The MTA Board voted this afternoon to approve some form of ticket credit for riders of Metro-North’s New Haven Line who hold weekly or monthly tickets valid during the current power outage. The railroad has not yet determined how the credit will be structured or when it will be available, but the agency plans to release further information later this week. All in all, the credit is expected to cost the MTA approximately $2 million per week in lost revenue, and it is likely that the agency will seek to recoup costs from Con Edison.
“Because of the unprecedented magnitude and duration of this disruption, the MTA Board has concluded that a credit for our customers is simply the right thing to do,” MTA Chairman and CEO Thomas Prendergast said in a statement. “I want to thank my fellow board members for taking swift action to address this situation while we work to support Con Edison in restoring full power to the line.”
Metro-North, meanwhile, is adding five more peak-hour trains tomorrow, bringing service back to about 65 percent of normal.
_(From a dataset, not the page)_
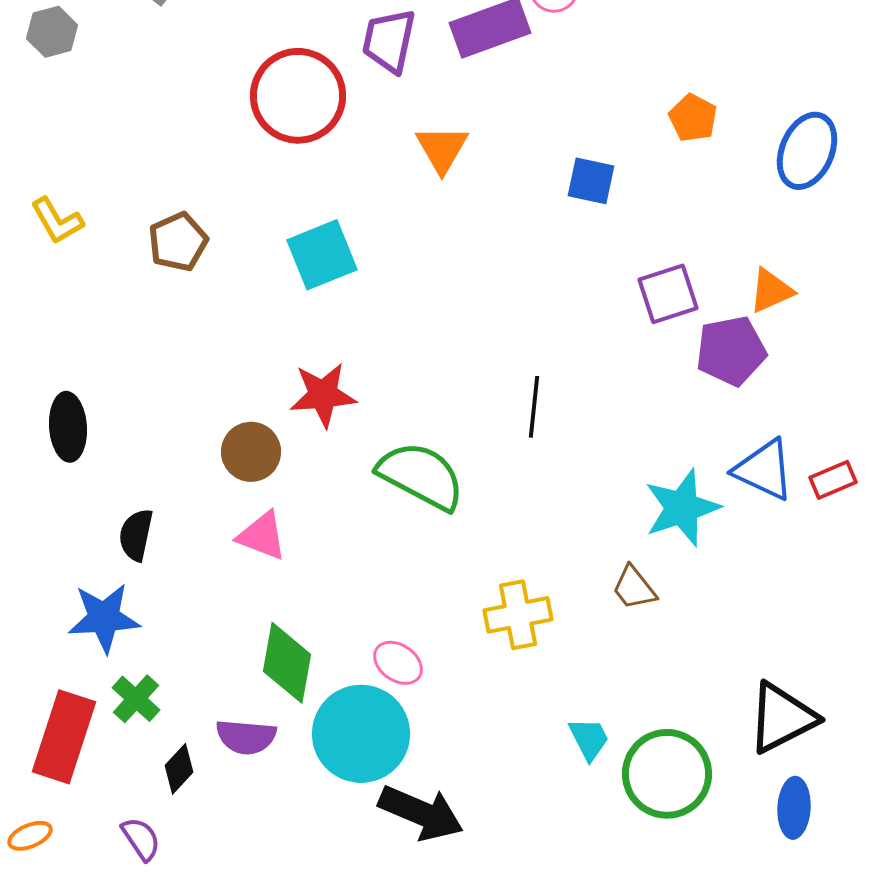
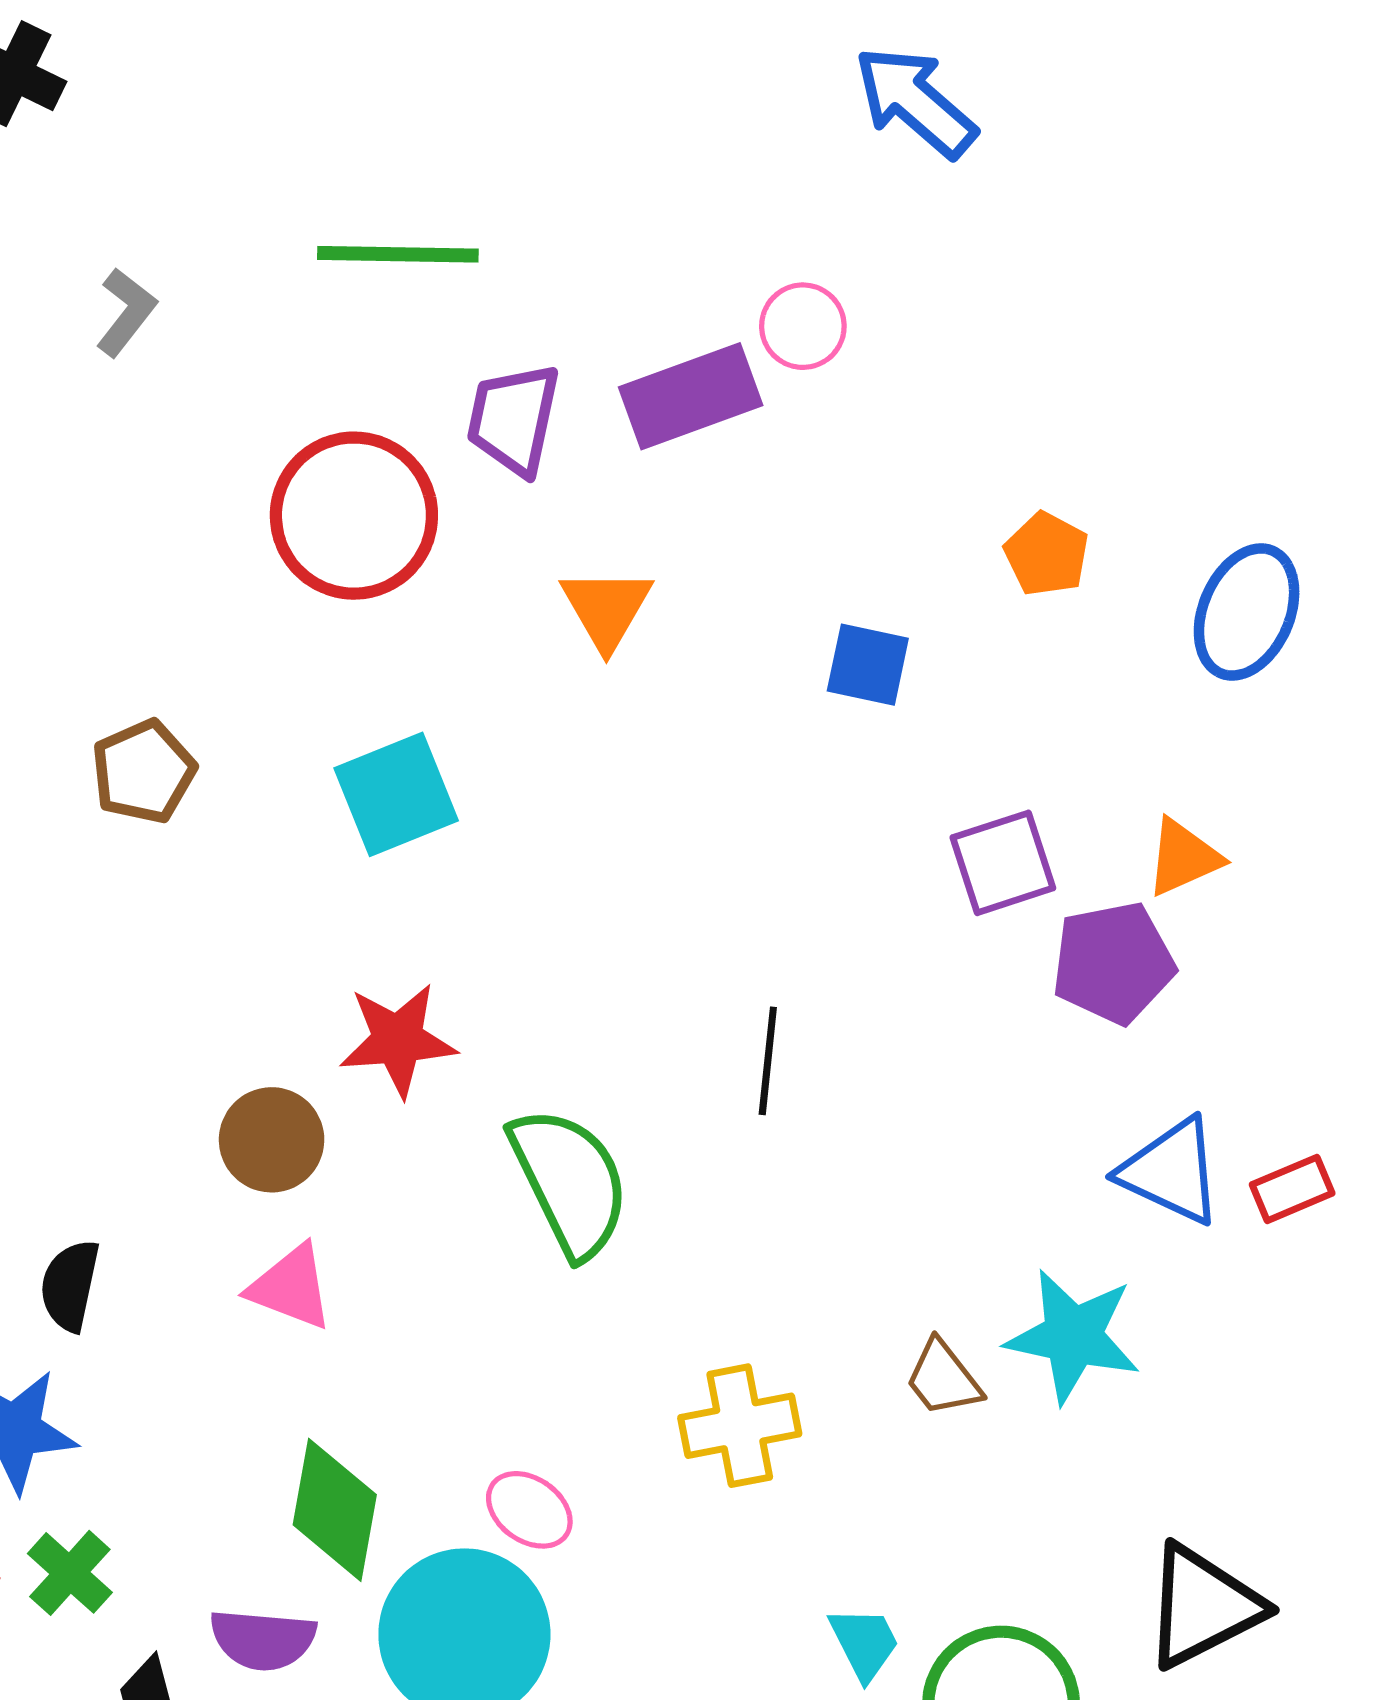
green semicircle: (421, 476) -> (570, 1182), turned 36
cyan star: (682, 508) -> (1073, 1336), moved, turned 30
In my view, that means any credit for tomorrow should top out at 35 percent of the pro-rated value of a ticket. During a press conference this afternoon, MTA officials cautioned that the refund should not set a precedent for future service disruptions, and some board members rightly argued that Metrocard holders should have received a similar credit for Sandy-related outages last year. In the poll I conducted earlier today, those voting for some form of refund eked out a 51-49 win over those voting against any refund.
Meanwhile, for those wondering what to do with their newfound riches sure to total ones or perhaps tens of dollars, why not check out the new Shake Shack in Grand Central Terminal which is opening on Saturday? The burger joint replaces Zocalo and will be forking over rent of around half a million per year for the next ten years with the MTA owed 8 percent of gross sales over a certain threshold amount.
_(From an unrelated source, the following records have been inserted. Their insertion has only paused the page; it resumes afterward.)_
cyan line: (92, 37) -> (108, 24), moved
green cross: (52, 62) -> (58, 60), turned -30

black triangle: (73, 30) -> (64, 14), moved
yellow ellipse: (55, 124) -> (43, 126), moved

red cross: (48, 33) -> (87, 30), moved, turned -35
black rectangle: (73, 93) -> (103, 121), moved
Looks like Connecticut has more clout and priority over New Yorkers after all. Coming at the bottom of the totem pole is the New York City resident, many who do not use Metro-North’s services and will still be on the hook for paying for all this. Same group of people who did not get the same courtesy during “unprecedented magnitude and duration” of disruptions in the recent past either.
MTA recouping costs from Con Edison? Funny. I don’t think I’ve ever seen the executives having their compensations docked for failing to oversee a proper maintenance regime or shareholders substantially forego their dividends in previous incidents of the sort.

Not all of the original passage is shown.